Smith unbowed in Johnson battles
Graeme Smith could spend the next 12 hours hearing the crack the bones in his hand made when Mitchell Johnson broke it and wonder when he will have to hear that sound again. But he'd rather spend it thinking about the twin cuts he smacked off Johnson in Perth in December 2008, which took him to his century and set up South Africa's win. Or about the quiet off-side single he took in Cape Town in 2011 after hammering Johnson for four earlier in the over, which gave him another century in another match South Africa won.
The score, as it stands, is level. Johnson has broken Smith's hand twice in matches in which Australia have defeated South Africa. And Smith has scored two hundreds against an Australia attack featuring Johnson, both times taking his milestone runs off the left-armer and both times in matches where South Africa triumphed. It is those he is going to remember in the lead up to the second Test.
"I can go and watch some videos of scoring hundreds against Mitchell, which I've done," Smith said, when asked whether he will do anything specific to prepare for his next encounter with Johnson. And he has asked the rest of his line-up to do the same. "I think every player here has had success against this attack and not so long ago. It's important not to get caught up in the hype.

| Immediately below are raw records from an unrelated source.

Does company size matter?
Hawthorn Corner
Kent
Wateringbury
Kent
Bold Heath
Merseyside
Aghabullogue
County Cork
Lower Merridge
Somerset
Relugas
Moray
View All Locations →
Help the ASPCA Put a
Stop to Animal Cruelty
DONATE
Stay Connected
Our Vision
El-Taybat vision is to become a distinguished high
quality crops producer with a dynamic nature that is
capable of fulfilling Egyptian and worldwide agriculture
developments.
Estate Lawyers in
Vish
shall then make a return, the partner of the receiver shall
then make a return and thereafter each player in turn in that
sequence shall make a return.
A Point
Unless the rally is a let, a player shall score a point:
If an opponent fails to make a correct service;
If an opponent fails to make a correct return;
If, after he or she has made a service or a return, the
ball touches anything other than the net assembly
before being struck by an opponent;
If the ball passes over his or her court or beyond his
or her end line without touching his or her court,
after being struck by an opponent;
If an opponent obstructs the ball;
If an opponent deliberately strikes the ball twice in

"Obviously Mitchell has bowled extremely well and bowled aggressively, and we all know that creates headlines, creates stories, creates fanfare. There's a huge amount of respect in our team for someone who is performing well. But it's important not to get caught up in that. We've had a general group discussion on areas where we want to improve. We haven't watched any more video or anything different than what we would have done before the first Test. Our mindsets and our gameplans are good. Ultimately it's about walking the walk now."
Smith's level-headed approach may smack of someone simply trying to put on a brave face but it has its roots in a good point. Johnson has played 10 Tests against South Africa and taken 54 wickets at a better average (25.66) than his overall one (27.50), which is evidence he has something over them. But there is nothing else that conclusively proves that Johnson has a stranglehold over South Africa.

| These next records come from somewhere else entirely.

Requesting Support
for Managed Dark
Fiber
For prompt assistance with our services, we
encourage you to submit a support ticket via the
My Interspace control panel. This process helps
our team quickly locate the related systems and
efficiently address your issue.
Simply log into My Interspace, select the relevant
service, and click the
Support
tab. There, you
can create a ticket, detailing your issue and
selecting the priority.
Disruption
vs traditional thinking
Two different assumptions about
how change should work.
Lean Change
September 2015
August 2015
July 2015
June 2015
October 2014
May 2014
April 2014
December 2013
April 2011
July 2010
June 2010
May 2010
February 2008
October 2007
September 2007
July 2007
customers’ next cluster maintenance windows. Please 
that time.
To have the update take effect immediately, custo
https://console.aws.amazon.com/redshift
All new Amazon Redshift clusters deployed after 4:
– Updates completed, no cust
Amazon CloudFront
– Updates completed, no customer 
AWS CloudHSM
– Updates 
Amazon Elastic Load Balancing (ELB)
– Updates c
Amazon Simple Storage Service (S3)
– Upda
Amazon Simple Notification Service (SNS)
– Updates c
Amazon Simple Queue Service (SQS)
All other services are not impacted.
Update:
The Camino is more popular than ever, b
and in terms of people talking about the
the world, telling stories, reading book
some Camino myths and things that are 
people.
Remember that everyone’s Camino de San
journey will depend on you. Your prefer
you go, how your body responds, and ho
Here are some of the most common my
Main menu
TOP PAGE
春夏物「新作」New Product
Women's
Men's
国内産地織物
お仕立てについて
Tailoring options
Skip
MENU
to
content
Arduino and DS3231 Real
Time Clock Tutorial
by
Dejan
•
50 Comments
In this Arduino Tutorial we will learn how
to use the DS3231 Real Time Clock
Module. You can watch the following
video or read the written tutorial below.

The 10 matches he has featured in against South Africa are split straight down the middle, with Australia's winning five and South Africa the other five. That means South Africa have as many good memories of playing against Johnson as they do bad ones, which is why Smith does not want to overplay the Johnson factor.
He also doesn't want to place too much emphasis on Australia being some sort of nemesis for South Africa. Given that they have not beaten them in a series at home since readmission, it is clear South Africa do have an extra bone to pick with Australia but Smith does not want them labelled as South Africa's toughest opposition.

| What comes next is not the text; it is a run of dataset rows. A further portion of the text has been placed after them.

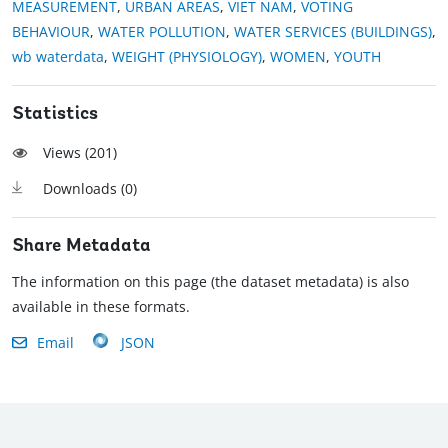
MEASUREMENT
,
URBAN AREAS
,
VIET NAM
,
VOTING
BEHAVIOUR
,
WATER POLLUTION
,
WATER SERVICES (BUILDINGS)
,
wb waterdata
,
WEIGHT (PHYSIOLOGY)
,
WOMEN
,
YOUTH
Statistics
Views (
201
)
Downloads (
0
)
Share Metadata
The information on this page (the dataset metadata) is also
available in these formats.
Email
JSON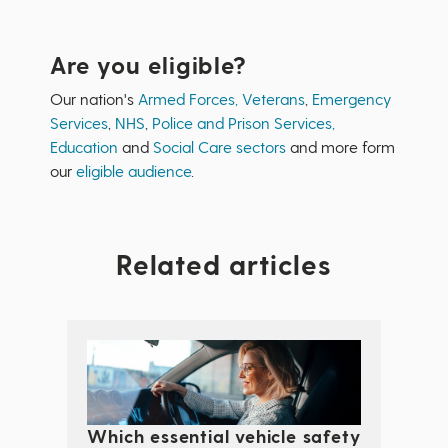
Are you eligible?
Our nation's
Armed Forces, Veterans
,
Emergency
Services
,
NHS
,
Police and Prison Services,
Education
and
Social Care sectors
and more form
our
eligible audience
.
Related articles
Which essential vehicle safety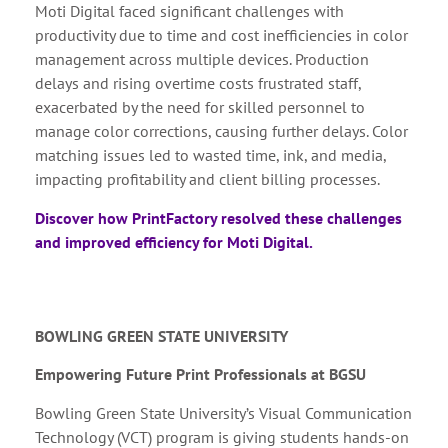
Moti Digital faced significant challenges with
productivity due to time and cost inefficiencies in color
management across multiple devices. Production
delays and rising overtime costs frustrated staff,
exacerbated by the need for skilled personnel to
manage color corrections, causing further delays. Color
matching issues led to wasted time, ink, and media,
impacting profitability and client billing processes.
Discover how PrintFactory resolved these challenges
and improved efficiency for Moti Digital.
BOWLING GREEN STATE UNIVERSITY
Empowering Future Print Professionals at BGSU
Bowling Green State University’s Visual Communication
Technology (VCT) program is giving students hands-on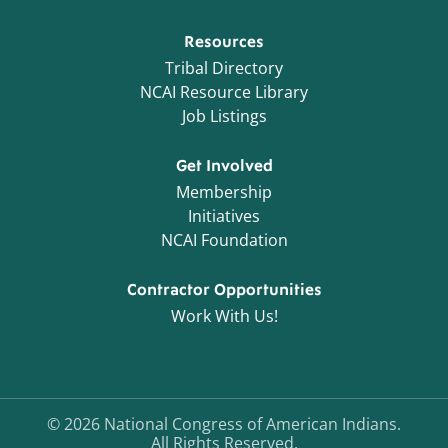
Resources
Tribal Directory
NCAI Resource Library
Job Listings
Get Involved
Membership
Initiatives
NCAI Foundation
Contractor Opportunities
Work With Us!
©
2026
National Congress of American Indians.
All Rights Reserved.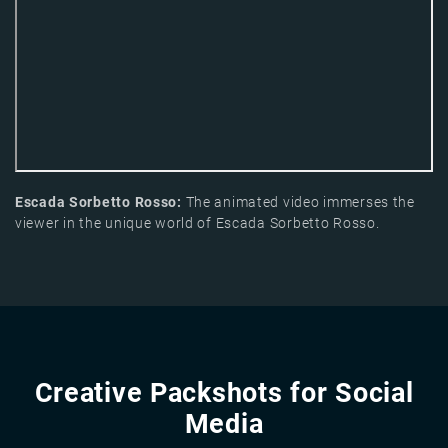
Escada Sorbetto Rosso:
The animated video immerses the
viewer in the unique world of Escada Sorbetto Rosso.
Creative Packshots for Social
Media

He claims they have had to come back against equally daunting teams in the past, most recently in the UAE. "Obviously Australia are playing really well at the moment - they're hot and they're in form which is always a challenge," he said. "But Pakistan in the UAE - going one-nil down there and being able to bounce back in conditions that South African teams have generally found tough was also a challenge."
Then, South Africa's line-up also struggled against a left-armer in the uber-tall Mohammed Irfan before Zulfiqur Babar and Saeed Ajmal outspun them. Although the margin of defeat in Abu Dhabi was a hefty seven wickets, South Africa were already clawing their way back by the second innings of that match. They nipped out three quick wickets in the Pakistan chase to show signs of improvement ahead of their series-levelling win in Dubai.
This time, they are dealing with something different. Johnson delivered a knockout blow in the first innings with his 7 for 68 and South Africa were still dazed in the second. He took another five. AB de Villiers and Hashim Amla are the only two batsmen who seem to be able to deal with him. The rest played shots they would rather forget, which led one Australian journalist to ask whether there was some credibility on the line for South Africa's batsmen going into this match.
Smith brushed it off as an overreaction, the same way he has with most things in the last few days. "One dismissal doesn't make you lose credibility," he said. "Anyway, I've made a career out of looking ugly."
The South Africa captain will think about that, too, before the first ball is bowled at St George's Park tomorrow. He has turned the ungainly mow into a shot that can win Test matches and he will need it more than ever over the next five days.